Cookies help us deliver our Services. By using our Services, you agree to our use of cookies. Learn More.

The Darkest Part Of Demon Slayer That Almost Went Unnoticed

Recent hit anime "Demon Slayer" originated as a manga serialized in Weekly Shonen Jump. The "shonen" portion of the title literally means "boy" (via Jisho) while more broadly referring to a subgenre within the anime and manga industry. Successful shonen series oftentimes run for considerable lengths of time — in the case of "Naruto," for example, the series initially lasted for 700 chapters in total only for its storyline to continue in sequel series "Boruto," which is still running to this day.

Because of the scope of works like "Naruto," shonen anime and manga stories often sort heroes and villains alike into groups or ranks that serve to organize their large casts of characters. In the case of "Demon Slayer," the majority of its heroes are representatives of the Demon Slayer Corps, an organization dedicated to eradicating villainous demons from the world. At its head are nine Hashira, a position granted to the most capable among all demon hunters.

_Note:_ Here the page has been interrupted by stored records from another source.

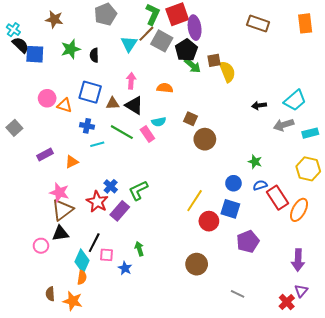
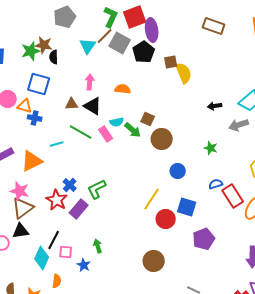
brown star: (54, 19) -> (44, 45), moved
green arrow: (193, 65) -> (133, 130), moved
blue square: (90, 92) -> (39, 84), moved
blue cross: (87, 126) -> (35, 118), moved
orange triangle: (72, 162) -> (32, 161), size x1.6
green star: (255, 162) -> (211, 148), moved
blue circle: (233, 183) -> (178, 171), moved
orange semicircle: (82, 277) -> (57, 281), moved

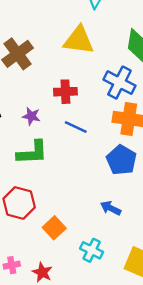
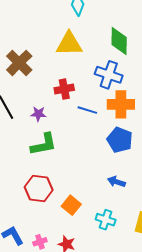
blue line: (76, 127) -> (87, 110), moved

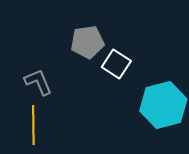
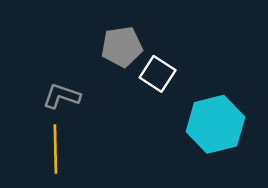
gray L-shape: (38, 82) -> (62, 96), turned -48

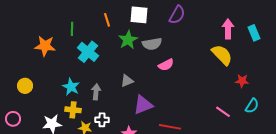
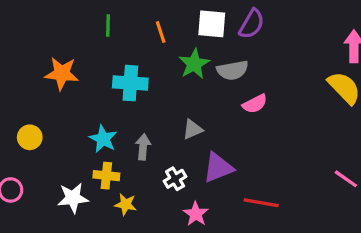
purple semicircle: (177, 15) -> (252, 24), moved
green line: (72, 29) -> (108, 26), moved
cyan cross: (88, 52) -> (130, 83), turned -35
white cross: (102, 120) -> (175, 179), moved, turned -32

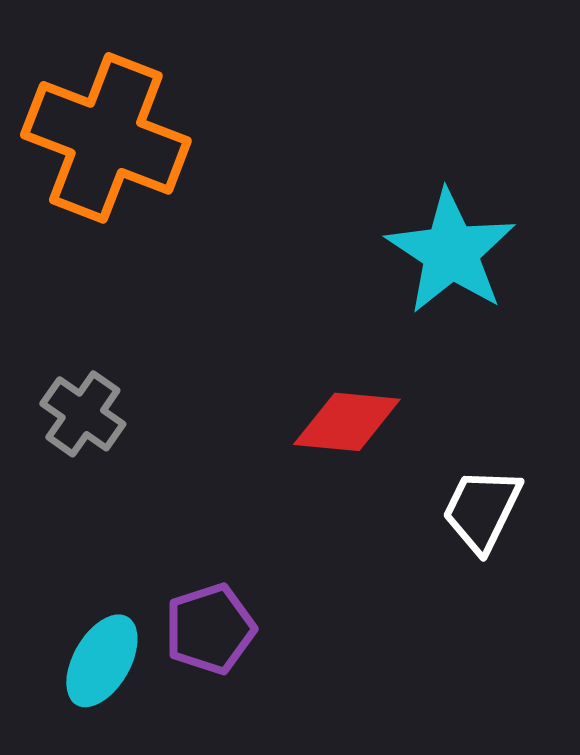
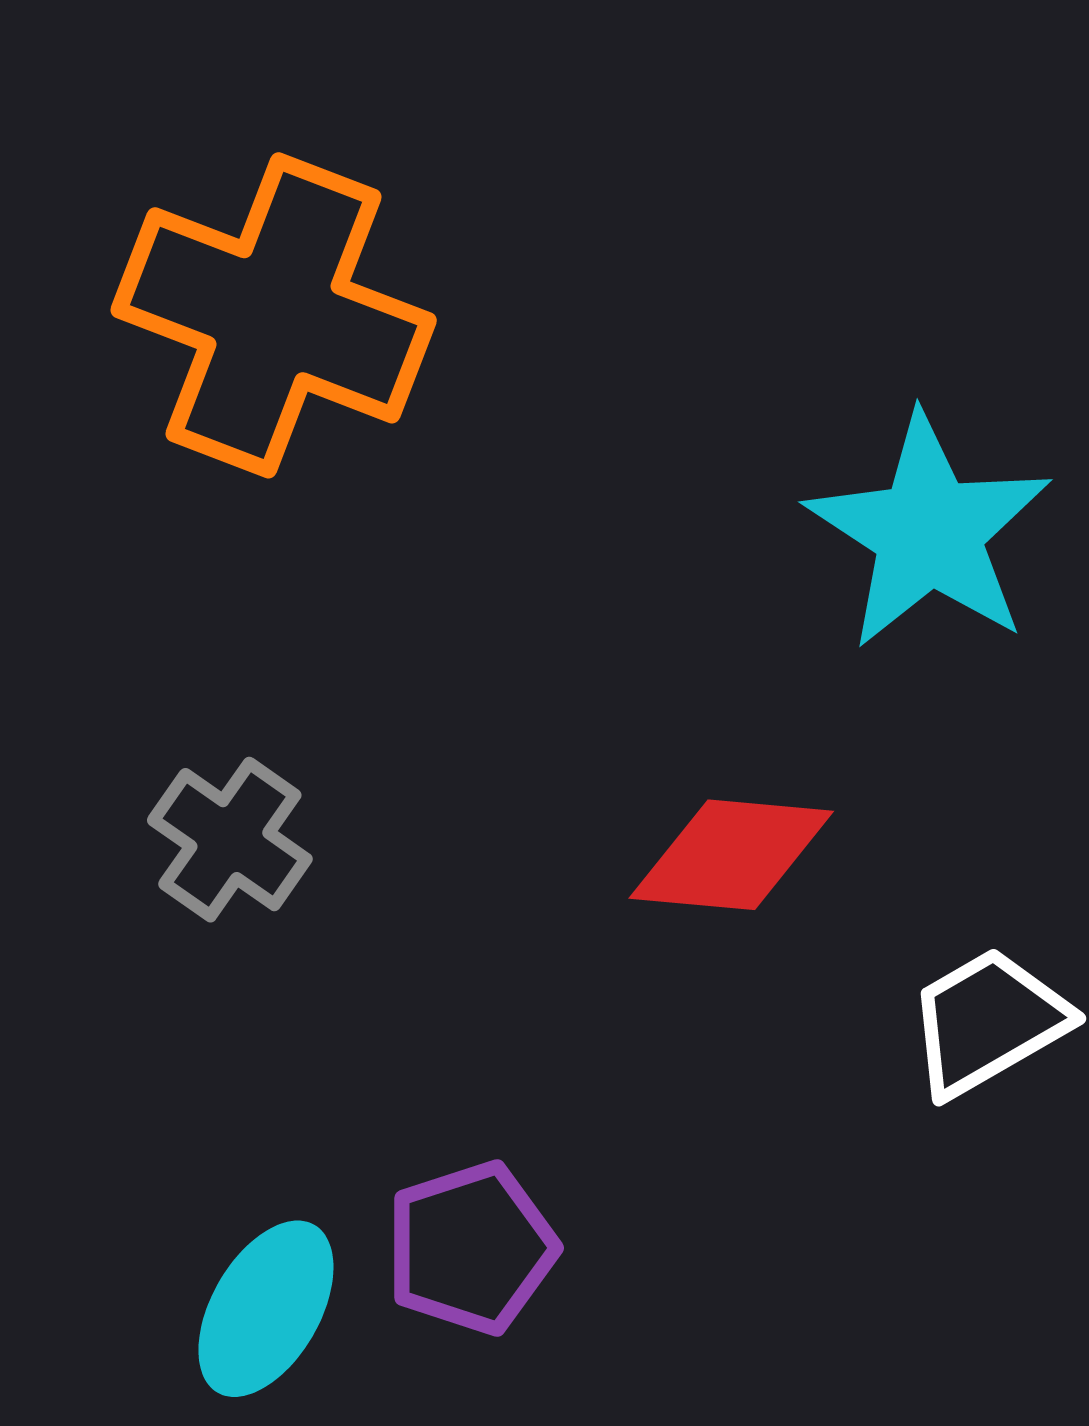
white trapezoid: (482, 510) -> (988, 1022), turned 34

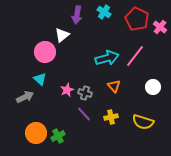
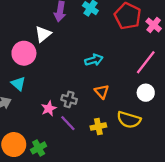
pink line: (135, 56) -> (146, 62), moved
cyan arrow: (107, 58) -> (94, 60), size x0.7
pink star: (67, 90) -> (49, 108), moved
yellow semicircle: (143, 122) -> (129, 120), moved

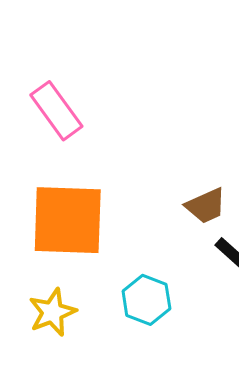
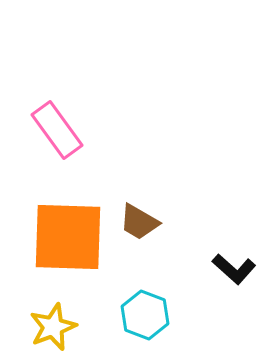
brown trapezoid: (206, 206) -> (139, 222), moved, turned 54

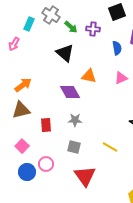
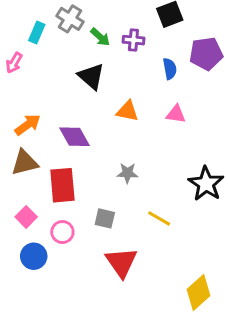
pink triangle: (121, 78) -> (176, 114), turned 32
purple diamond: (70, 92) -> (75, 137), moved
gray star: (75, 120) -> (127, 173), moved
red rectangle: (46, 125) -> (62, 185), size x1.6
pink circle: (46, 164) -> (62, 232), moved

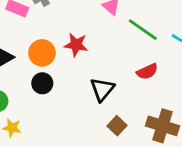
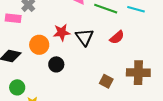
black circle: (42, 83) -> (56, 64), moved
black triangle: (102, 89) -> (85, 37), moved

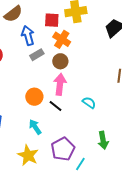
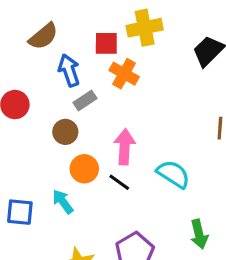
brown circle: (60, 61) -> (65, 132), moved
cyan semicircle: (89, 103) -> (173, 174), size x1.5
cyan arrow: (35, 127) -> (63, 202), moved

The demons, meanwhile, are headed by Demon King Muzan Kibutsuji. Directly underneath him in the demon hierarchy are the Twelve Kizuki, divided into six Upper Ranks and six Lower Ranks, representing the strongest warriors demonkind has to offer. The finale of the first season of "Demon Slayer" grants viewers a look at major behind-the-scenes developments within the ranks of the Twelve Kizuki, amounting to what some viewers may not realize is one of the darkest moments in the show's run thus far.

Demons are people too

Oftentimes, individual demons in "Demon Slayer" aren't entirely unsympathetic. Over the course of Tanjiro's fight with Drum Demon Kyogai, for example, it's revealed that Kyogai's villainy is motivated by a simple desire for respect as an artist. Spider demon Rui, meanwhile, turned to villainy primarily due to wanting a functional human body and a caring family. Tanjiro even meets Tamayo, a benevolent demon, while perpetually accompanied by his demonic sister Nezuko. In short, then, even bloodthirsty demons possess markedly human characteristics in the world of "Demon Slayer."

In the Season 1 finale, demon leader Muzan addresses the members of the Lower Ranks of the Twelve Kizuki, who total five following Rui's defeat. After some scolding, Muzan murders four of the remaining five members out of anger. Presumably, those demons had sympathetic, human backstories too, so their unceremonious deaths contrast starkly with, for example, Tanjiro complimenting Kyogai's demonic abilities, thus granting him the acknowledgment of the artistic skills he coveted in his human life before his death.

Not only does Muzan treat the demons they slaughter as disposable, but as the Demon King, Muzan is something of a parental figure. So, not only is their act a waste of human-ish life but a familial betrayal. At a glance, Muzan killing four underlings may appear to be villainy as expected from the series' big bad, but underneath the surface, Muzan reveals their true colors at that moment as a villain as heartless as they are ruthless.